Data for Compound [114]: LCMS m/e 403 (M+H); 1H NMR (400 MHz, Methanol-d4) δ ppm 1.71 (s, 3H), 1.73 (s, 3H), 3.88 (s, 3H), 5.07-5.16 (m, 1H), 7.16-7.18 (m, 1H), 7.41-7.47 (m, 2H), 7.88 (t, J=1.54 Hz, 1H), 8.29 (d, J=6.49 Hz, 1H), 8.46 (d, J=5.47 Hz, 1H), 9.08 (d, J=6.49 Hz, 1H), 9.17 (s, 1H), 9.39 (s, 1H).
Compound [115] was prepared using a procedure similar to that of Example 114.
Data for Compound [115]: LCMS m/e 457 (M+H); 1H NMR (400 MHz, Methanol-d4) δppm 1.70 (s, 3H), 1.72 (s, 3H), 5.05-5.17 (m, 1H), 7.40 (br. s., 1H), 7.45 (d, J=5.39 Hz, 1H), 7.95 (br. s., 1H), 8.27 (br. s., 1H), 8.31 (d, J=6.52 Hz, 1H), 8.50 (d, J=5.37 Hz, 1H), 9.08 (d, J=6.49 Hz, 1H), 9.14 (s, 1H), 9.39 (s, 1H).
Compound [116] was prepared using a procedure similar to that of Example 114.
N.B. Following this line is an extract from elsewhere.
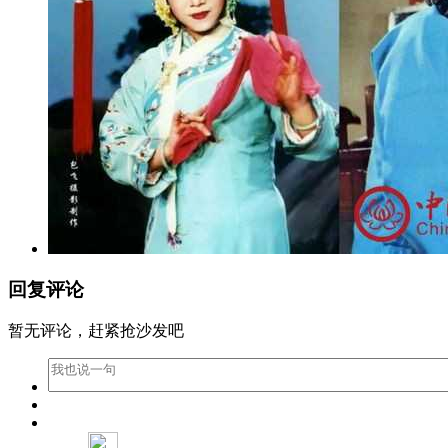
回复评论
暂无评论，赶紧抢沙发吧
Data for Compound [116]: LCMS m/e 387 (M+H); 1H NMR (400 MHz, Methanol-d4) δppm 1.70 (s, 3H), 1.72 (s, 3H), 2.43 (s, 3H), 5.04-5.16 (m, 1H), 7.42-7.46 (m, 2H), 7.58 (br. s., 1H), 8.12 (br. s., 1H), 8.28 (d, J=6.52 Hz, 1H), 8.43 (d, J=5.54 Hz, 1H), 9.02 (d, J=6.44 Hz, 1H), 9.18 (s, 1H), 9.38 (s, 1H).
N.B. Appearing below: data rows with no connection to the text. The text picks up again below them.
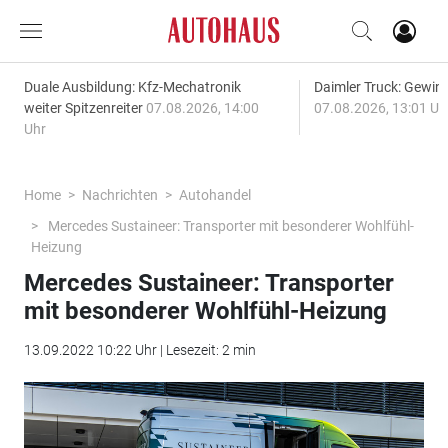
Duale Ausbildung: Kfz-Mechatronik
Daimler Truck: Gewinn
weiter Spitzenreiter
07.08.2026, 14:00
07.08.2026, 13:01 Uh
Uhr
Home
Nachrichten
Autohandel
Mercedes Sustaineer: Transporter mit besonderer Wohlfühl-
Heizung
Mercedes Sustaineer: Transporter
mit besonderer Wohlfühl-Heizung
13.09.2022 10:22 Uhr | Lesezeit: 2 min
Compound [43] (0.24 g, 0.62 mmol) was dissolved in EtOH (6 mL) and 6 N KOH (6 mL, 36 mmol, 58 eq). The mixture was heated at 80° C. for overnight and additional KOH (2.0 g, 35.7 mmol, 58 eq) was added. The mixture was heated to reflux for 16 hours and the reaction was deemed complete. The reaction was then cooled to rt and treated with saturated water (10 mL), extracted with EtOAc (three times 15 mL), and the organic phases dried over anhydrous MgSO4. After filtration, the mixture was concentrated. Purification through silica gel chromatography provided Compound [43a] (0.25 g) as a yellowish solid.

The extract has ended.